Module tower_http::sensitive_headers

Available on crate feature sensitive-headers only.

Middlewares that mark headers as sensitive.

Example

use tower_http::sensitive_headers::SetSensitiveHeadersLayer;
use tower::{Service, ServiceExt, ServiceBuilder, service_fn};
use http::{Request, Response, header::AUTHORIZATION};
use http_body_util::Full;
use bytes::Bytes;
use std::{iter::once, convert::Infallible};

async fn handle(req: Request<Full<Bytes>>) -> Result<Response<Full<Bytes>>, Infallible> {
    // ...
}

let mut service = ServiceBuilder::new()
    // Mark the `Authorization` header as sensitive so it doesn't show in logs
    //
    // `SetSensitiveHeadersLayer` will mark the header as sensitive on both the
    // request and response.
    //
    // The middleware is constructed from an iterator of headers to easily mark
    // multiple headers at once.
    .layer(SetSensitiveHeadersLayer::new(once(AUTHORIZATION)))
    .service(service_fn(handle));

// Call the service.
let response = service
    .ready()
    .await?
    .call(Request::new(Full::default()))
    .await?;

Its important to think about the order in which requests and responses arrive at your middleware.
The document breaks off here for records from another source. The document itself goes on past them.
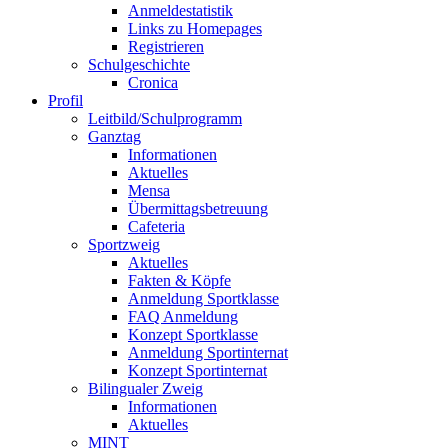
Anmeldestatistik
Links zu Homepages
Registrieren
Schulgeschichte
Cronica
Profil
Leitbild/Schulprogramm
Ganztag
Informationen
Aktuelles
Mensa
Übermittagsbetreuung
Cafeteria
Sportzweig
Aktuelles
Fakten & Köpfe
Anmeldung Sportklasse
FAQ Anmeldung
Konzept Sportklasse
Anmeldung Sportinternat
Konzept Sportinternat
Bilingualer Zweig
Informationen
Aktuelles
MINT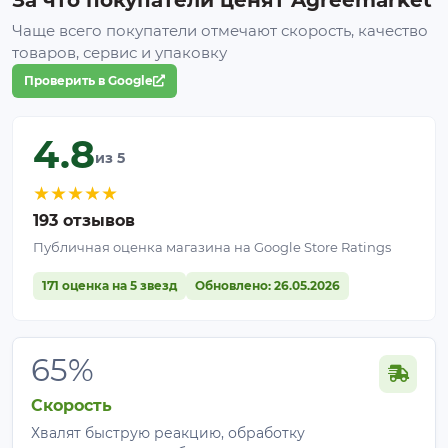
Чаще всего покупатели отмечают скорость, качество
товаров, сервис и упаковку
Проверить в Google
4.8
из 5
★
★
★
★
★
Рекомендованные культуры
193 отзывов
Публичная оценка магазина на Google Store Ratings
Томаты, перец, баклажаны;
Огурцы, кабачки, тыквы;
171 оценка на 5 звезд
Обновлено: 26.05.2026
Капуста всех видов;
Клубника и земляника;
Малина, ежевика;
65%
Смородина, крыжовник;
Виноград;
Скорость
Лук, чеснок;
Хвалят быструю реакцию, обработку
Салаты и зелень;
For example to hide headers both on requests and responses when using TraceLayer you have to apply SetSensitiveRequestHeadersLayer before TraceLayer and SetSensitiveResponseHeadersLayer afterwards.

use tower_http::{
    trace::TraceLayer,
    sensitive_headers::{
        SetSensitiveRequestHeadersLayer,
        SetSensitiveResponseHeadersLayer,
    },
};
use tower::{Service, ServiceExt, ServiceBuilder, service_fn};
use http::header;
use std::sync::Arc;

let headers: Arc<[_]> = Arc::new([
    header::AUTHORIZATION,
    header::PROXY_AUTHORIZATION,
    header::COOKIE,
    header::SET_COOKIE,
]);

let service = ServiceBuilder::new()
    .layer(SetSensitiveRequestHeadersLayer::from_shared(Arc::clone(&headers)))
    .layer(TraceLayer::new_for_http())
    .layer(SetSensitiveResponseHeadersLayer::from_shared(headers))
    .service_fn(handle);

Structs

• SetSensitiveHeadersLayer
  Mark headers as sensitive on both requests and responses.
• SetSensitiveRequestHeaders
  Mark request headers as sensitive.
• SetSensitiveRequestHeadersLayer
  Mark request headers as sensitive.
• SetSensitiveResponseHeaders
  Mark response headers as sensitive.
• SetSensitiveResponseHeadersLayer
  Mark response headers as sensitive.
• SetSensitiveResponseHeadersResponseFuture
  Response future for SetSensitiveResponseHeaders.

Type Aliases

• SetSensitiveHeaders
  Mark headers as sensitive on both requests and responses.